Over: Theun de Vries, Hernomen konfrontatie met S. Vestdijk De Arbeiderspers, Amsterdam, 1968.
[p. 2]
Bij de zeventigste verjaardag van Simon Vestdijk hoort een terugblik op en een praatje over het enorme werk dat deze schrijver in de loop der jaren heeft verzet, en het is Theun de Vries die in onze behoefte dienaangaande zo volledig mogelijk voorziet. Zijn boek heet ‘Hernomen konfrontatie met Simon Vestdijk’ en de twee eerste hoofdstukken zijn gevuld met herinneringen van Theun de Vries aan zijn kennismaking met Vestdijk en diens werk met brieffragmenten van Vestdijk aan De Vries, waar een afzonderlijke publikatie van verschijnen zal. Die periode valt namelijk met de oorlogsjaren samen, m.i. de periode waarin Vestdijk het wezenlijke van zijn schrijverschap het meest volkomen in zijn werk tot uitdrukking heeft gebracht. Hij is nog volop dichter, geheel en al essayist, romancier, vertaler, kritikus, novellist. Het is de tijd van studies als over Albert Verwey en de Idee, over De toekomst der religie. Hij geeft zijn lezingen over poëzie, bundelt zijn prozakritieken in Muiterij tegen het etmaal, ontvlucht de werkelijkheid in Rumeiland, maar werkt ook al aan zijn de realiteit zoekende De kelner en de levenden.
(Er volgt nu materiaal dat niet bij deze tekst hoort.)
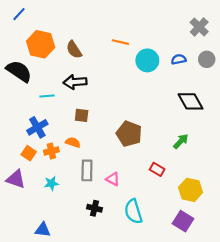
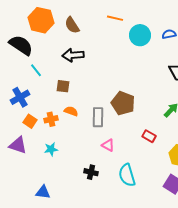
cyan line: (47, 96) -> (36, 70), moved, turned 56
brown square: (82, 115) -> (63, 86), moved
blue cross: (37, 127) -> (20, 97), moved
gray rectangle: (87, 170) -> (98, 117), moved

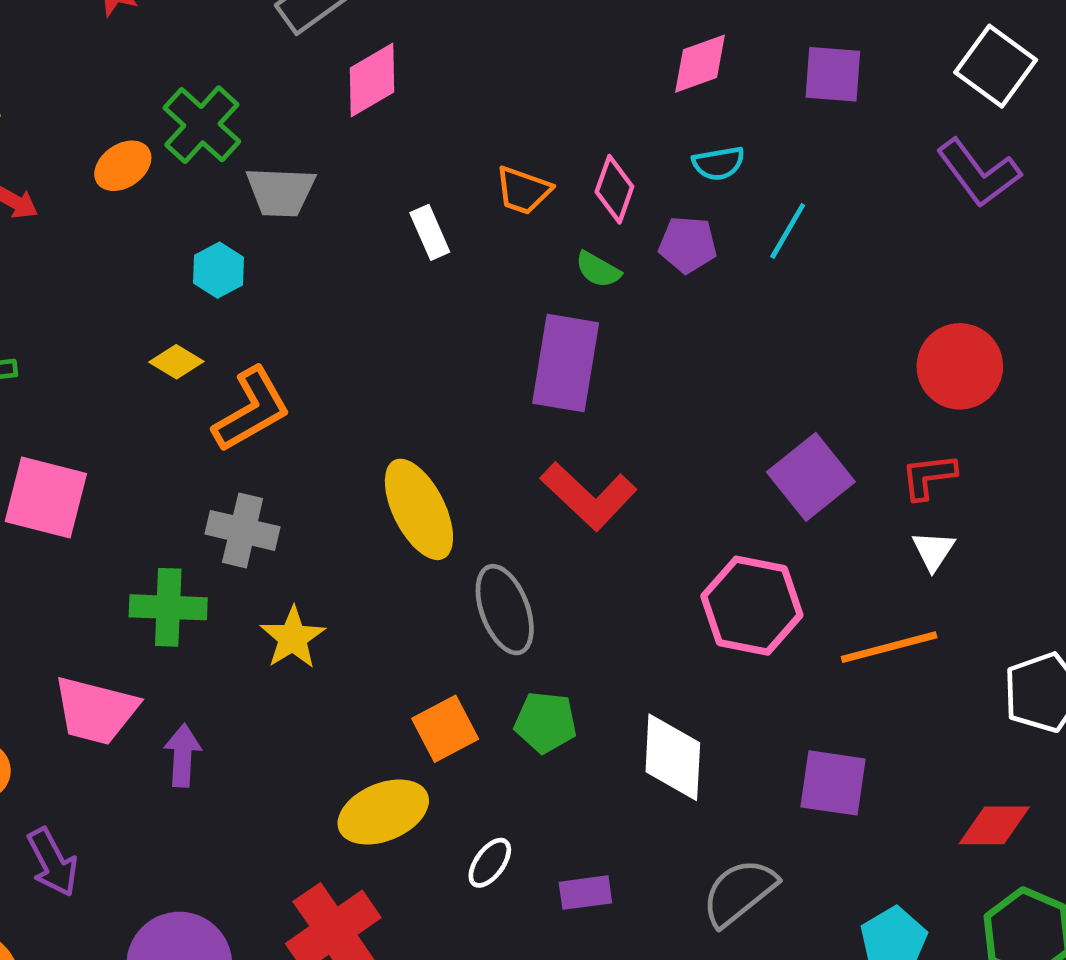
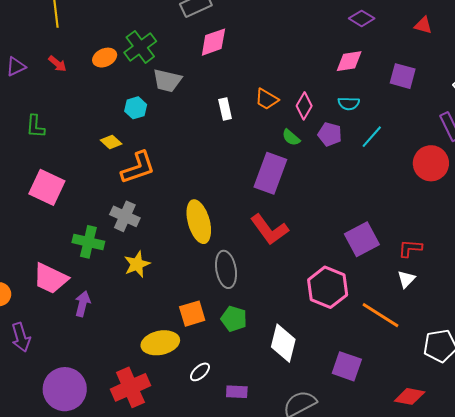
red circle: (960, 366) -> (431, 163), moved
orange line: (889, 647) -> (381, 315), turned 36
Het is heel eigenaardig dat juist de sociaal bewogen Theun de Vries dit boek maakte — ogenschijnlijk is hij immer juist de tegenpool van Vestdijk, die in ‘37 al verklaarde dat oorlog, politiek, liefdadigheid en de sociëteit voor de kunstenaar gelijk stonden met een luchtledig. En nog in de oorlog vraagt hij zich af waarom de partijen niet eenvoudig uitrekenen: ‘ik heb zoveel tanks en jij zoveel, dus jij moet het verliezen en laten we nou maar een borrel gaan drinken.’ In die opvatting is er uiteraard nog niets veranderd bij Vestdijk, wat dan weer blijkt uit het bandrecorderinterview dat Theun de Vries hem afgenomen heeft, en waarmee het grootste deel van zijn boek gevuld is. Opvallen doen die uitlatingen overigens alleen als men erop let, maar men let er op omdat men Theun de Vries nu eenmaal kent, en dan vallen ze dus op, ook al is het waar dat hij het engagement maar als een bijzaak behandelt. Waar De Vries wèl diep op ingaat, dat zijn b.v. de dichtkunst en het proza van Vestdijk, die aanneemt dat een dichter een andere instelling heeft dan een prozaïst;
[p. 3]
een dichter zou meer geïsoleerd leven, en het is waar dat Vestdijk in de maanden die hij gevangen gezeten heeft, driehonderd gedichten schreef, waaronder een sonnettencyclus van 150 gedichten, het sublieme hoogtepunt van de Nederlandse moderne poëzie. Eenmaal uit de gijzeling ontslagen heeft Vestdijk zich nog maar een enkele keer aan de poëzie overgeleverd helaas (Rembrandt en de engelen). Hij heeft ook een duidelijk inzicht in zijn betekenis voer de poëzie, die hij vernieuwd heeft, zoals hij zegt, door het ‘plastische’, het beeldende element, en ik geloof dat ook daarin de kracht schuilt die een duider van zijn poëzie doet weifelen tussen realisme en symbolisme en hem tenslotte doet geloven, dat beide opvattingen houdbaar zijn en elkaar niet uitsluiten. Een eigenaardigheid die hiermee verband houdt misschien, is dat De Vries in zijn gesprekken sommige gesproken woorden tussen aanhalingstekens plaatst. Begrijpelijk is dat wel, maar vast staat dat Vestdijk die aanhalingstekens nooit heeft gezégd. Men kan tenslotte geen aanhalingstekens zeggen.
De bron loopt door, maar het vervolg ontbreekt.